Methods: Twenty-eight patients (13 DFUs and 15 VLUs) were evaluated in conjunction with sharp debridement. A pH meter was used to record wound bed pH data, pre sharp debridement, post sharp debridement, immediately post RDT application, 24 hours, 1 week, and 2 weeks post initial, singular, RDT application. After sharp debridement, RDT was applied to the wound bed for 45 seconds then rinsed with normal sterile saline. The standard of care dressings were used for both wound etiologies. Additionally, DFU continued their offloading protocols and VLUs continued their compression regimens.
Results: DFU (n=13):
1.Initial, median pH of the wound bed: 8.50 (range, 8.24 – 9.14)
2.Post sharp debridement, median pH: 8.56 (range, 8.20 – 9.12)
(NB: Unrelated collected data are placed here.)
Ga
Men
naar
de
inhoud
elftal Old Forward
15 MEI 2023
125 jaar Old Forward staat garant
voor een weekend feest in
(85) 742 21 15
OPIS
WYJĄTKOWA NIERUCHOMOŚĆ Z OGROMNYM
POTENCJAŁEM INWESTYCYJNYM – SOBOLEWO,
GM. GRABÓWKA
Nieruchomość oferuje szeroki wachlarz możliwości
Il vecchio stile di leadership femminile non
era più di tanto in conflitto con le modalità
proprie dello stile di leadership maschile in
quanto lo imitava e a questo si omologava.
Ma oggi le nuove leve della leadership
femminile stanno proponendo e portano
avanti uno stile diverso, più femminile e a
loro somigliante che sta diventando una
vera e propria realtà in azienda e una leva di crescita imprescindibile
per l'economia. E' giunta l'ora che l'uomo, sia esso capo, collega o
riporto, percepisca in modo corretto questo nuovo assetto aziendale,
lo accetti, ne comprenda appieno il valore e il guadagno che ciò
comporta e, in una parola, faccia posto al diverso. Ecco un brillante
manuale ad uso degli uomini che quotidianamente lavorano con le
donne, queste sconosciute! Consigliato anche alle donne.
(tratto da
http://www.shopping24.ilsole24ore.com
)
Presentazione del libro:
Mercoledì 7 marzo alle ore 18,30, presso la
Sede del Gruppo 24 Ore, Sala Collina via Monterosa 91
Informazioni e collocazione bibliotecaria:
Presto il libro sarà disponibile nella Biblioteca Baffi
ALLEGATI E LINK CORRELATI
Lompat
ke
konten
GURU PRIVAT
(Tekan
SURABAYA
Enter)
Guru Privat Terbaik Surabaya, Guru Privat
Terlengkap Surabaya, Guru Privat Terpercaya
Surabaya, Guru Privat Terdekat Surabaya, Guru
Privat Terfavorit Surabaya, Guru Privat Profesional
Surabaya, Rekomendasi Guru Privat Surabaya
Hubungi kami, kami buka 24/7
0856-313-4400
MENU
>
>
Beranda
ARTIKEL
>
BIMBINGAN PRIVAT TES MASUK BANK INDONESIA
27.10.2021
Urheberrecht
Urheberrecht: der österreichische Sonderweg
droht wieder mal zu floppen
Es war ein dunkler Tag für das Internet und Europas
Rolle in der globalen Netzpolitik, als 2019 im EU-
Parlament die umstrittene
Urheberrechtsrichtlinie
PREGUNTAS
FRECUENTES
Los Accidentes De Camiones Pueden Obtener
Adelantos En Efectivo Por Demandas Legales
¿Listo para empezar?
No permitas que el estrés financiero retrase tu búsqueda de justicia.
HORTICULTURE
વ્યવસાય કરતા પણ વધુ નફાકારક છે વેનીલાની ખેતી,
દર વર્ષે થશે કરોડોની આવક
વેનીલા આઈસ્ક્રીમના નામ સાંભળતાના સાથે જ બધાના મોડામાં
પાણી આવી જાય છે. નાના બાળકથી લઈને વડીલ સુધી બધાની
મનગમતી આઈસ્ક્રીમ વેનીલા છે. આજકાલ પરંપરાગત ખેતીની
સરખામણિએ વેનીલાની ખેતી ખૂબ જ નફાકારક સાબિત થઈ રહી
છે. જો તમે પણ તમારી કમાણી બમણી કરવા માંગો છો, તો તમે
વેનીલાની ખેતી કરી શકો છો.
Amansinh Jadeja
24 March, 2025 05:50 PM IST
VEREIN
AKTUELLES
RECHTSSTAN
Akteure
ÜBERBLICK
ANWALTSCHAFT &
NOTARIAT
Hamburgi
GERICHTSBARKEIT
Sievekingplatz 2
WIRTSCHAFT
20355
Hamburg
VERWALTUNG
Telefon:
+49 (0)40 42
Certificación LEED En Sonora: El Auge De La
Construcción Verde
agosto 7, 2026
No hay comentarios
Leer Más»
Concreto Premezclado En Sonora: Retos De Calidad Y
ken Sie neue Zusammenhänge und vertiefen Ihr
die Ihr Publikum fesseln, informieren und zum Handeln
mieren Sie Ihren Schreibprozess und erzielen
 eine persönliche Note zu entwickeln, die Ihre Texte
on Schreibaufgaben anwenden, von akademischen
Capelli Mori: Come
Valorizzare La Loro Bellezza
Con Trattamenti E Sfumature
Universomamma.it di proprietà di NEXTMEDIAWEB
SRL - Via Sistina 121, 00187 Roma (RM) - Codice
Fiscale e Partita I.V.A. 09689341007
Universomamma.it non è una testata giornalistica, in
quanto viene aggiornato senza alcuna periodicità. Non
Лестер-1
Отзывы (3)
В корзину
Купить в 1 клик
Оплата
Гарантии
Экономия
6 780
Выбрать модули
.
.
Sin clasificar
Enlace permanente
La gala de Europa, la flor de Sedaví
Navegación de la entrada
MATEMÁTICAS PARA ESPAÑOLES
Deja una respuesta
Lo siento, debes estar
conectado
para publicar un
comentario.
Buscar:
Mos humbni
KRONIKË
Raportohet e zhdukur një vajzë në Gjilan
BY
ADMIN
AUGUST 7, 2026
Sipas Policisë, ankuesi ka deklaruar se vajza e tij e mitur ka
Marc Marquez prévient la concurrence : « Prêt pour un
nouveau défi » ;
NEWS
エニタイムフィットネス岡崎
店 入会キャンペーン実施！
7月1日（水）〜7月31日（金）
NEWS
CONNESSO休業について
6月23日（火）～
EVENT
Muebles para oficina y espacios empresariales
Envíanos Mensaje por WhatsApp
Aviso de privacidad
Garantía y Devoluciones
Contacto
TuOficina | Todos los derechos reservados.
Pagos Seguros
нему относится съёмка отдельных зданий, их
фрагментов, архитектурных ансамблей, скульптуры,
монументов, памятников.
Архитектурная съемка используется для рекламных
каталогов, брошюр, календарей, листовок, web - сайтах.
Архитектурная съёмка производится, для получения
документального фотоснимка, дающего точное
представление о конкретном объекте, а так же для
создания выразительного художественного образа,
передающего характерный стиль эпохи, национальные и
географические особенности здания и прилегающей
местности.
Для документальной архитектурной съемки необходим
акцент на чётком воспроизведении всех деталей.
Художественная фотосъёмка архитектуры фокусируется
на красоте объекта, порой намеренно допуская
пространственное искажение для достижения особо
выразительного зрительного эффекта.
3.Post RDT debridement, median pH: 5.36 (range, 5.11 – 5.73)
4.24-hour post RDT debridement, median pH: 5.45 (range, 5.14 – 5.89)
5.1-week post RDT debridement, median pH 5.64 (range, 5.20 – 5.95)
6.2-week post RDT debridement, median pH 8.10 (range, 7.69 – 8.66)
VLU (n=15):
1.Initial, median pH of the wound bed: 8.92 (range, 8.42 – 9.40)
2.Post sharp debridement, median pH: 8.54 (range, 8.35 – 9.34)
3.Post RDT debridement, median pH: 5.41 (range, 5.14 – 5.76)
4.24-hour post RDT debridement, median pH: 5.49 (range, 5.24 – 5.87)
5.1-week post RDT debridement, median pH 5.57 (range, 5.30 – 5.89)
6.2-week post RDT debridement, median pH 8.84 (range, 7.34 – 9.12)
Discussion: RDT demonstrates the ability to return the chronic, alkaline wound bed to normal physiologic dermal pH for at least a week’s duration. This initial study demonstrates the positive effect of RDT on the pH of the wound bed from initial application as a debridement agent for a two-week period. RDT functioning as a primary or adjunctive debridement method may allow for an improved pathway in chronic wound healing by modulating and normalizing the wound bed pH environment. Further investigations are warranted to study this non-biologic breakthrough technology.